Success in the golf business has also eluded Nike's top rival Adidas, which plans to sell its business that makes TaylorMade and Adams clubs, among other products. Acushnet Holdings Corp., the corporate parent of Titleist and Pinnacle golf balls, recently announced plans for an initial public offering, even though it lost nearly $1 million last year. Also faced with poor sales, Dicks Sporting Goods (DKS) in 2014 fired more than 500 PGA professionals it had employed in its stores.
The picture, though, isn't entirely bleak. Shares of Callaway Golf gained about 4 percent Thursday to close at $11 on expectations that it would benefit from Nike's departure for the golf equipment market. Swartz, who rates Callaway as "buy" estimates that Nike's revenue from golf equipment was between $100 million and $200 million annually -- pocket change for the sporting goods giant which earned more than $30 billion in revenue last. Indeed, golf is Nike's smallest sports business.

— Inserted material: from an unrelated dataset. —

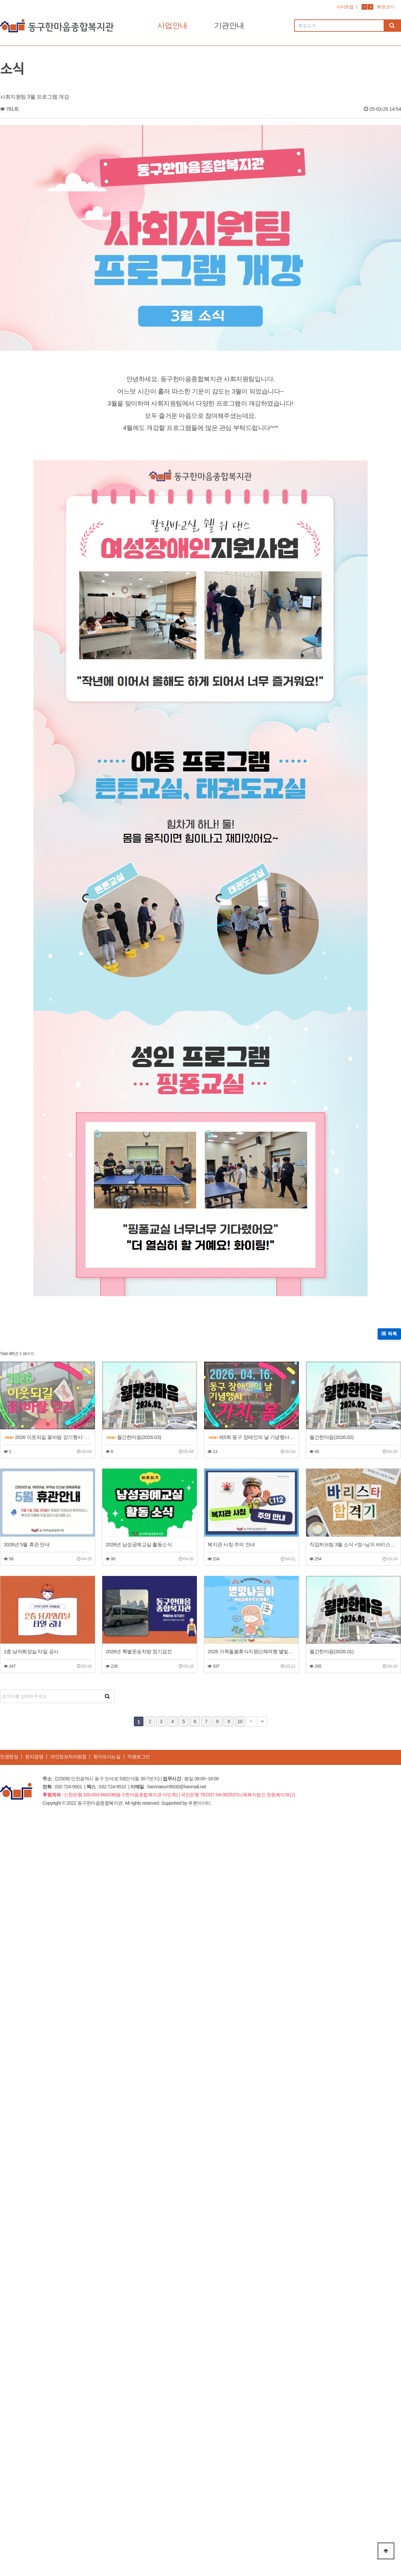 This screenshot has height=2576, width=401. I want to click on 인권헌장, so click(9, 1756). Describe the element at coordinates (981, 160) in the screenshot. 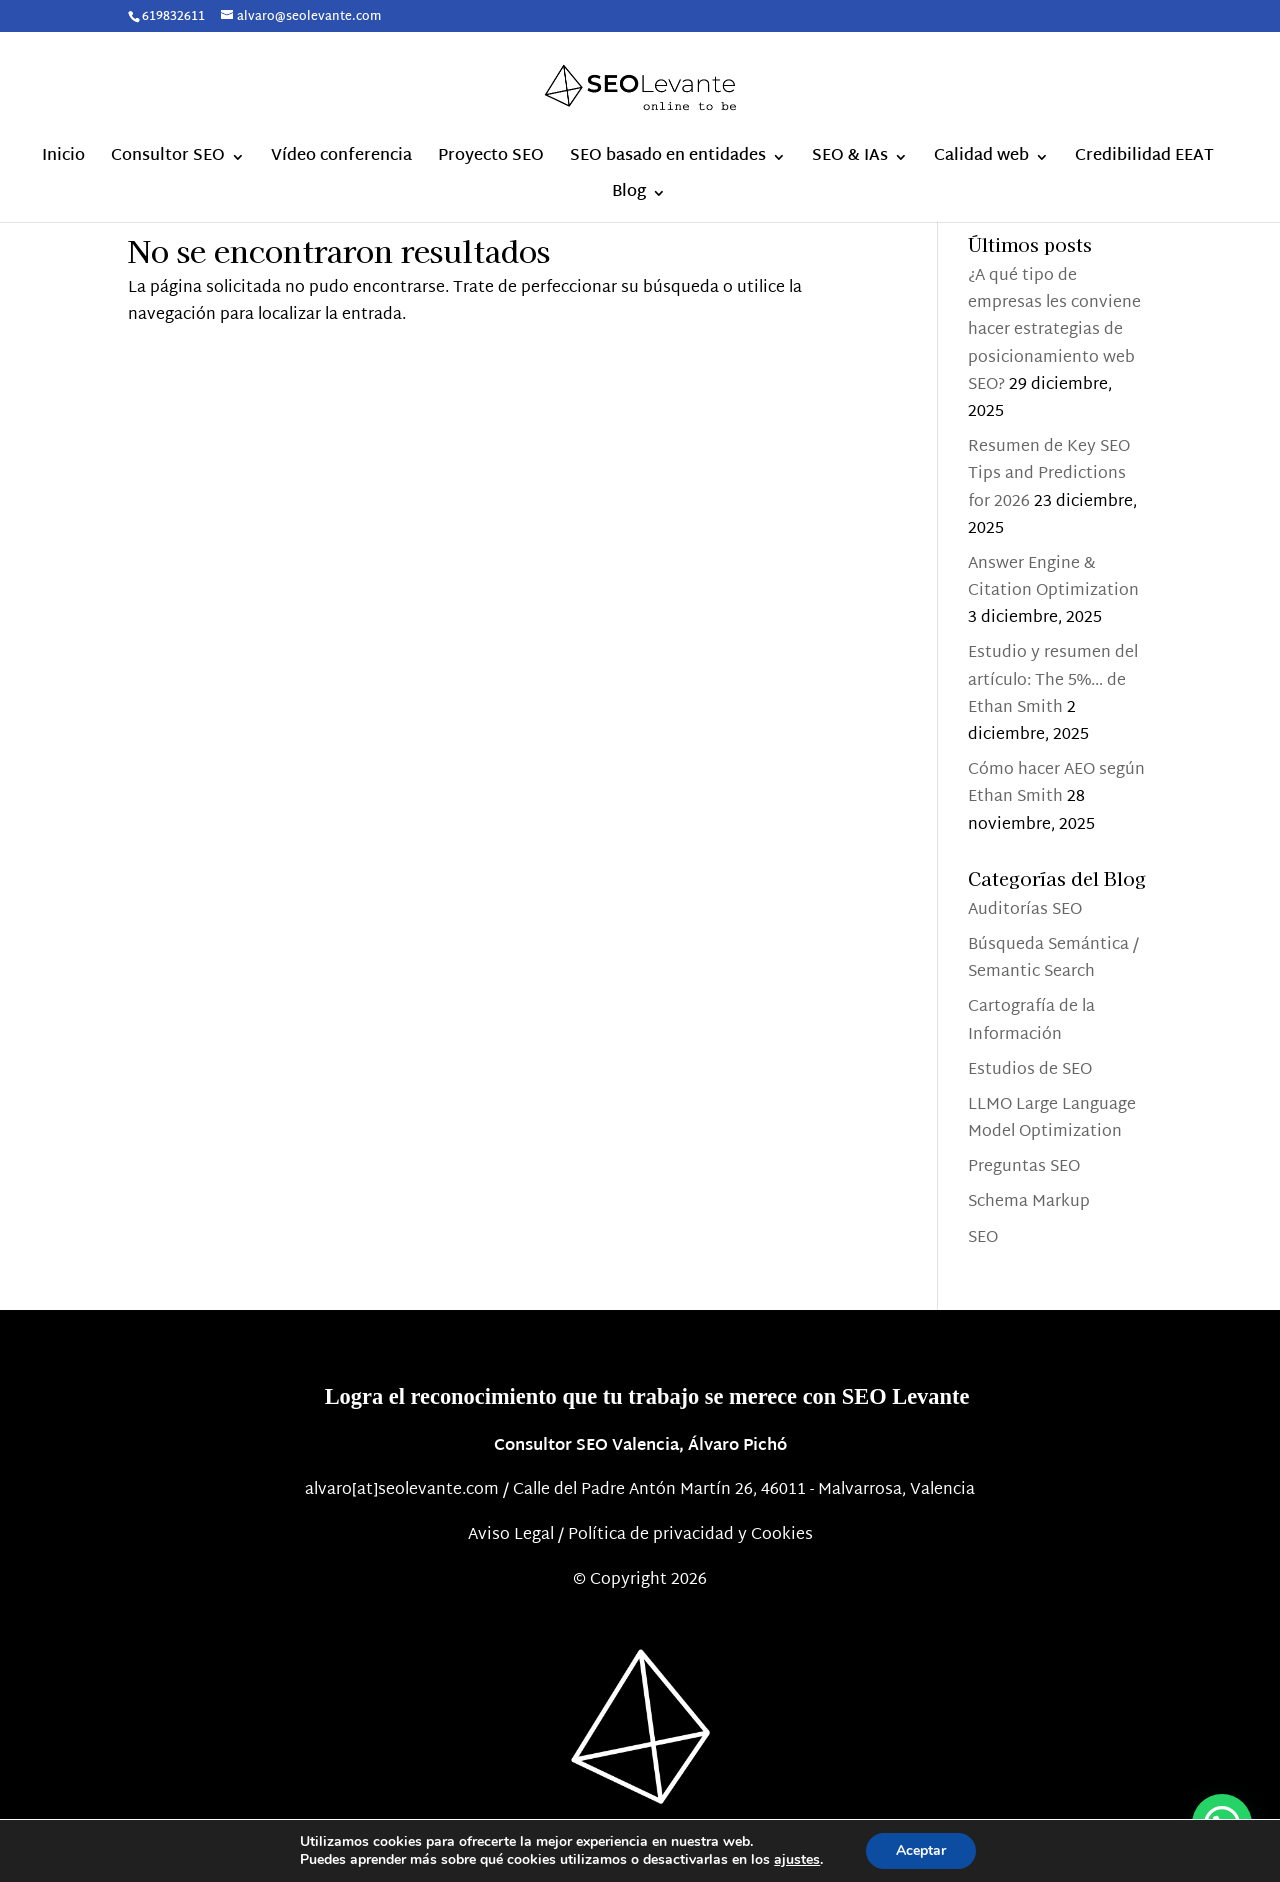

I see `Calidad web` at that location.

"Callaway being one of the industry leaders is best positioned to benefit from their departure," said Rommel Dionisio, an analyst with Wunderlich Securities, who rates Callaway as a "buy" and doesn't officially follow Nike, in an interview. "Nike over the last decade has been particularly aggressive in trying to buy their way into the marketplace through product development through endorsements from premiere golfers" like Rory McIlroy of Northern Ireland.
Callaway, for its part, is bullish on golf's future though it too was forced to undergo cost cutting and layoffs when supplies of golf equipment outstripped demand in recent years. Lately, though, the California company has sounded an upbeat note. During its recent earnings conference call, CEO Oliver Brewer noted the company's U.S. revenue rose 4.3 percent despite "soft" market conditions as it gained market share in both clubs and balls. "I am confident that Callaway Golf is in a much stronger position today than it has been in quite some time," Brewer said.
Callaway, though, will need to appeal to golf's passionate players who love the sport more than any particular player in order to be successful beyond the links.